「おやすみなさい。」
「おやすみなさい。」
そう言ってから、目を閉じていれば知らない内に深い眠りに落ちる。
時に夢を見る。
そして、再び目を開けたとき、現実世界に戻ってくるのだ。
「おやすみなさい。」
僕はこの言葉が嫌いだ。
眠らなくても良いのなら、僕は眠りたくなんてない。
でも、人は眠らないと生きていけない。
抗おうとしたって、まぶたが重くて重くてどうしようもない時がある。
眠るという運命からは逃れられないんだ。
「おやすみなさい。」
この言葉が嫌いになったのは、一体いつからだろうか?
きっと、ちょうど1年前の話だろう。
「おやすみなさい。」
僕はこの言葉が嫌いだ。
知らない内に、暗闇へと落ちていくあの感じが怖くて堪らない。
そう思うのは僕だけだろうか?
「おやすみなさい。」
それと同時に、この言葉を大切にするようになったのは、一体いつからだろうか?
きっと、ちょうど1年前の話だろう。
「おやすみなさい。」
僕はこの言葉が嫌いだ。
眠りたくなんてない。
できれば、この目で君の寝顔をずっと見ていたい。
君の幸せそうな寝顔は、僕の心を穏やかにしてくれる。
「おやすみなさい。」
そう言葉を交わすのが僕たちの日課だ。
そして、どのカップルよりも、夫婦よりも、この言葉を大切にしている自信がある。
僕たちにとってこの言葉は、本当に大切だから。
「おやすみなさい。」
僕はこの言葉が嫌いだ。
そう言って眠りについて、目が覚める保証なんてどこにある?
どこにもないじゃないか。
だから、僕は眠りたくなんてない。
それに…………眠ってほしくもない。
「おやすみなさい。」
君は、いつもにこやかに僕に告げる。
それはそれは幸せそうに、そして穏やかに。
──僕に別れを告げるように。
「おやすみなさい。
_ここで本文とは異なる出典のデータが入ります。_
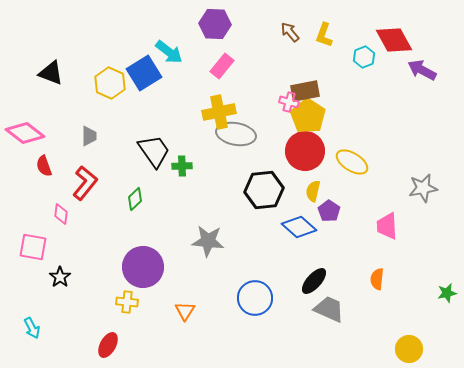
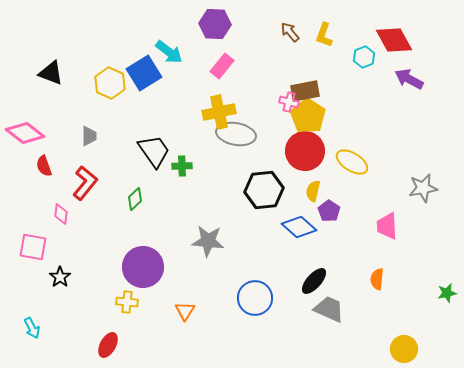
purple arrow at (422, 70): moved 13 px left, 9 px down
yellow circle at (409, 349): moved 5 px left
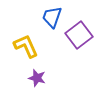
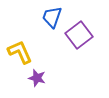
yellow L-shape: moved 6 px left, 6 px down
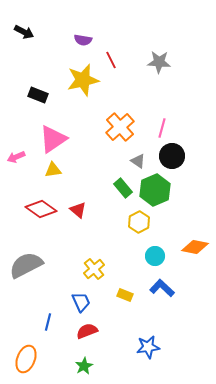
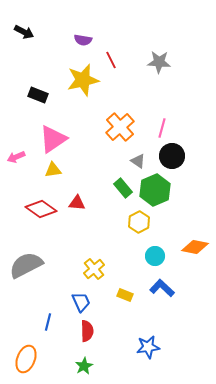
red triangle: moved 1 px left, 7 px up; rotated 36 degrees counterclockwise
red semicircle: rotated 110 degrees clockwise
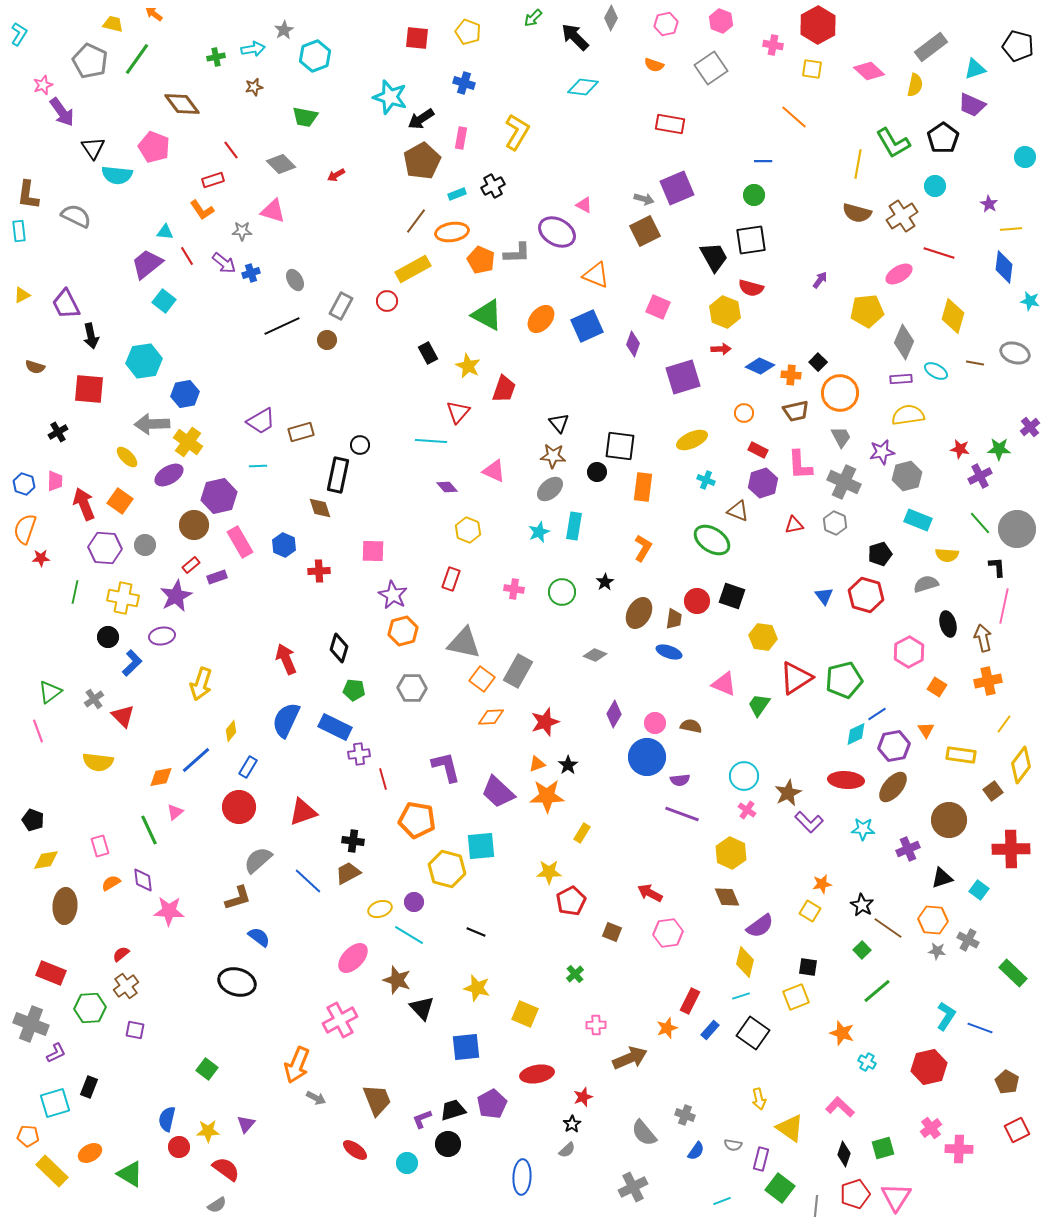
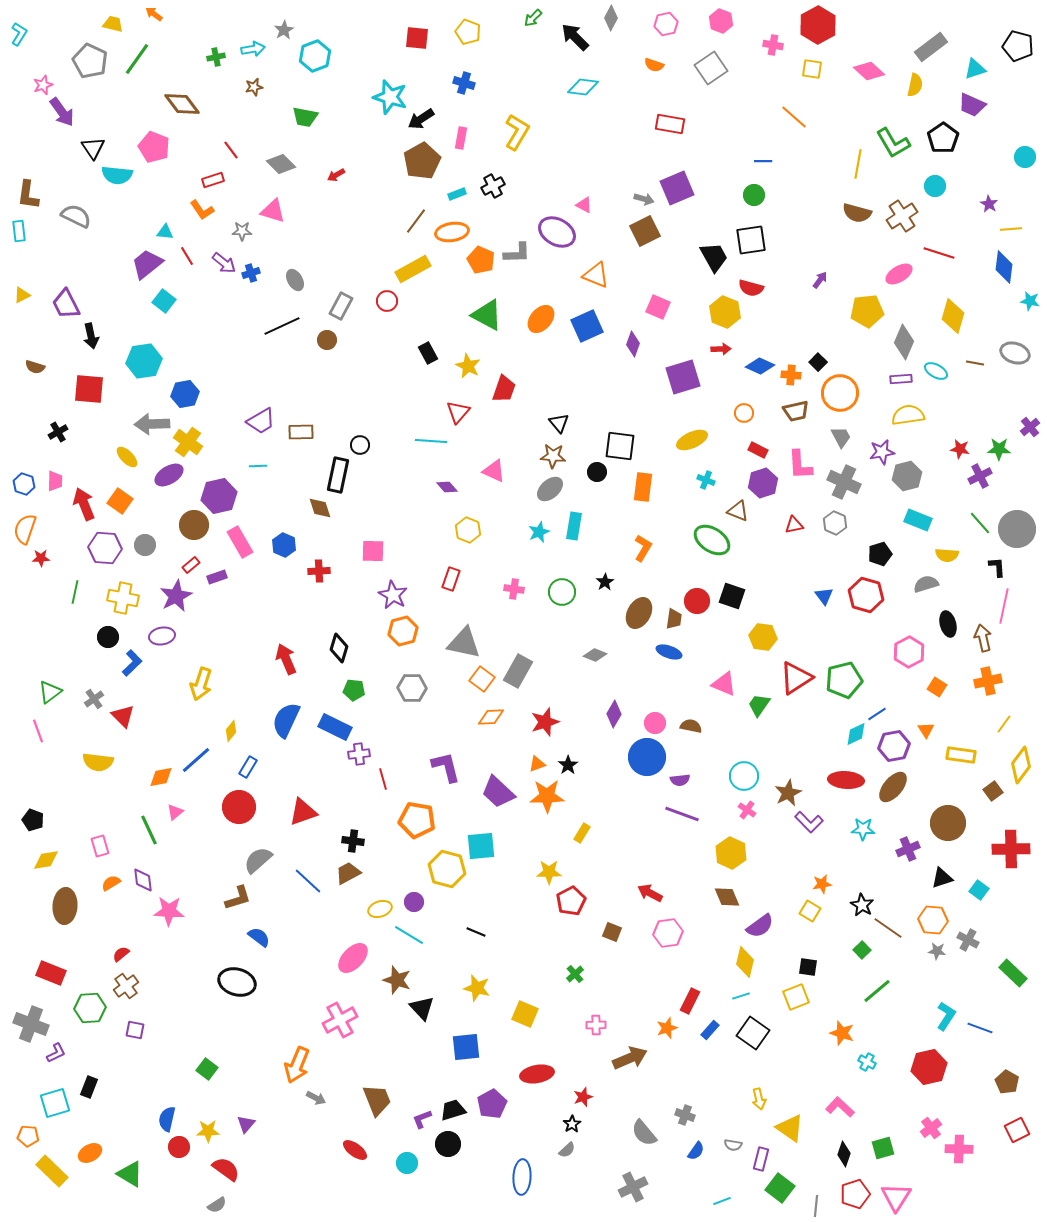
brown rectangle at (301, 432): rotated 15 degrees clockwise
brown circle at (949, 820): moved 1 px left, 3 px down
」
この言葉を大切にするようになったのは、ちょうど1年前のこと。
君に余命宣告がなされた時の事。
余命半年と言われていた君は、1年生きてきた。
奇跡的な話だ。
「おやすみなさい。」
君は言う。
『こう言って目を開けなければ、素敵な夢でも見てるんじゃないか?って思うでしょう。
だから眠る時には、必ずあなたにこう伝えるわ。』
そう言われたあの日から、この言葉は本当に大切で……
本当に大嫌いだ──。
「おやすみなさい。」
僕たちの合言葉のようなもの。
君はこれからも、僕にそう挨拶をしてから眠りに落ちるのだろう。
その度に不安になるのは、君も同じだろうか?
もし、このまま一生目を覚まさなかったらどうしよう?
少なくとも僕は、毎回そう思うよ。
「おやすみなさい。」
君は、そう僕に告げたか?
いや、聞いていない。
眠りにつく前には必ず僕にそう告げていたじゃないか。
この言葉を大切にしようって……決めた筈だろ?
「おやすみなさい。」
僕はポツリと呟く。
その返事は、もう返ってはこない。
そう分かっているのに、何度も何度も君に呟く。
君がいつものように、穏やかな笑顔でそう返事をしてくれるんじゃないかと思って。
君が、戻ってくるんじゃないかと思って。
「おやすみなさい。」
という君の声は、どこに行ったのだろうか。
もう2度と聞くことは出来ない。
目の前で、穏やかに眠る君の顔はひどく美しい。
本当に素敵な夢でも見ているんじゃないか、だから目を冷ましたくないんじゃないか。
そう思ってしまう。
「おやすみなさい。」
最期の最期に聞けなかった言葉。
最期の最期に聞きたかった言葉。
安らかに眠る君の顔を見て、僕は優しく微笑む。
ポタッと涙が一粒溢れ落ちる。
どうしてっ……?
想いが溢れて、涙が溢れて止まらない。
「おやすみなさい。」
僕はこの言葉が嫌いだ──。
「死んでしまったらどうなるんだろう?」と考えた時、私は眠ることが怖くなりました。
目を瞑れば、知らない内に暗闇へと落ちていって、訳の分からない夢を見て、そして目が覚める。そんな一連の動作の内に、目が覚めなかったらどうなるのだろう。と子どもの時に、幼いながら考えていました。
そんな子どもの頃の葛藤と、切なさを交えた物語にしました。
しかし、ジャンルが全く思い付かなくてですね……。
一応、『詩』にしておりますが、こっちの方が良いんじゃない?というのがありましたら教えてください。
読んでくださり、ありがとうございました。